I have spent these jobless, school-less months pondering the vanity of this life.
I am thirsty for frugality; thirsty for the much underrated nothingness. I am clinging to the floor with what’s left of my bitten nails as I get sucked into the futility of Lagos’ religion of display. I feel my nails beginning to peel off and the flesh of my fingertips erupting blood, resisting the forceful pull and calls of people expecting me to join in their worship.
The truth is, it’s not just Lagos I feel this towards. It is humanity as a whole. However, for some reason, being in Nigeria intensifies the feelings.
What do we gain from all our fuss and struggle? What do we obtain from all our study and certificates, all our work, sweat and demeaning salaries? If I study to the highest level, my transcript would end up being the food of cockroaches or wrapping paper for boli. If I earn in six figures, it would all still end up in the same place eventually – with someone else.

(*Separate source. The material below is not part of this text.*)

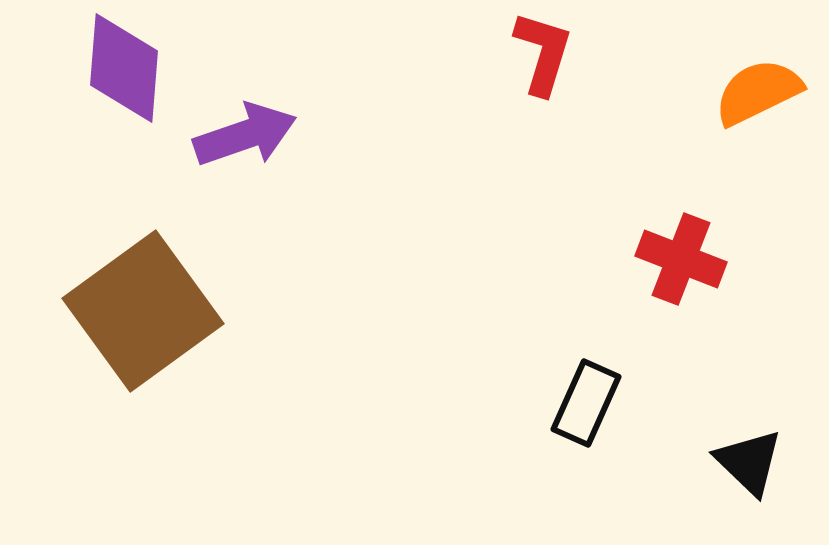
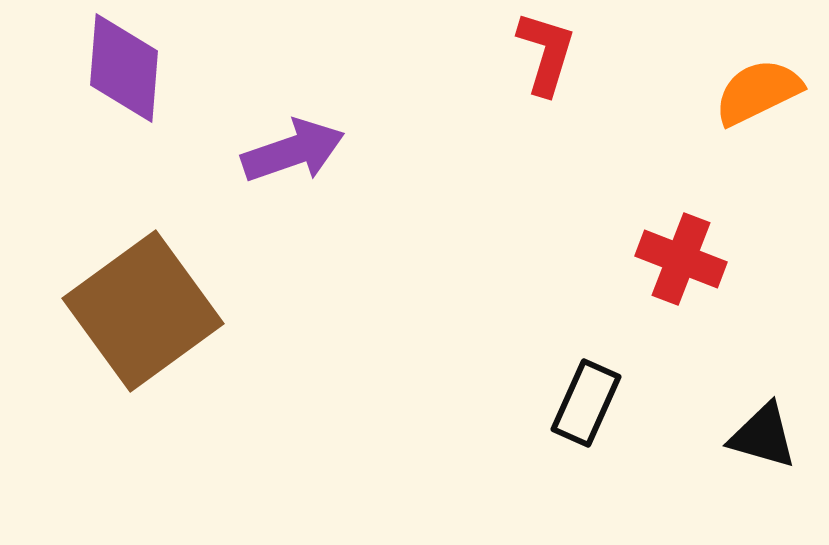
red L-shape: moved 3 px right
purple arrow: moved 48 px right, 16 px down
black triangle: moved 14 px right, 26 px up; rotated 28 degrees counterclockwise
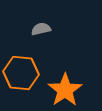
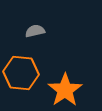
gray semicircle: moved 6 px left, 2 px down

Again, what do we gain from all this fuss? From the gold to the parties, the heaps of jollof rice and moi-moi, to the flashy cars and ginormous houses. I am sick of it all.
I am sick of all the lies and deceit and the backstabbing and selfish intent. I am disgusted by the wickedness that brews in the heart of everyone. I just want to go away from it all. To live a life of little; to have wants of little. With my short time, I want to be free from weight pulling me down. I want to cut off non-essentials and live happily.
I am hankering for simplicity, an uncomplicated existence away from the smoke and fumes of grotesque humanity, away from the fake smiles and false family and friends. An existence where every word uttered is that of truth and sincerity no matter how bitter.
I dream of a place where clothes don’t matter, shoes are inconsequential, cars are farces, and parties are true celebrations of joy and not disgusting displays of wealth that isn’t really there. I am groaning for simplicity.
Arggh! But even if I’m able to achieve my blissful dream, it would mean nothing. Like everything else, it too would be lost one day.
This is a cruel existence we live. We labour so much for all to come to an end. Then another generation rises, does its own work and then its lost . Nothing we are, nothing we do will last. We are all living for our end.
Like the ants we crush and the mosquitoes we clap, we are heading for the same destination. Every creature will meet its demise.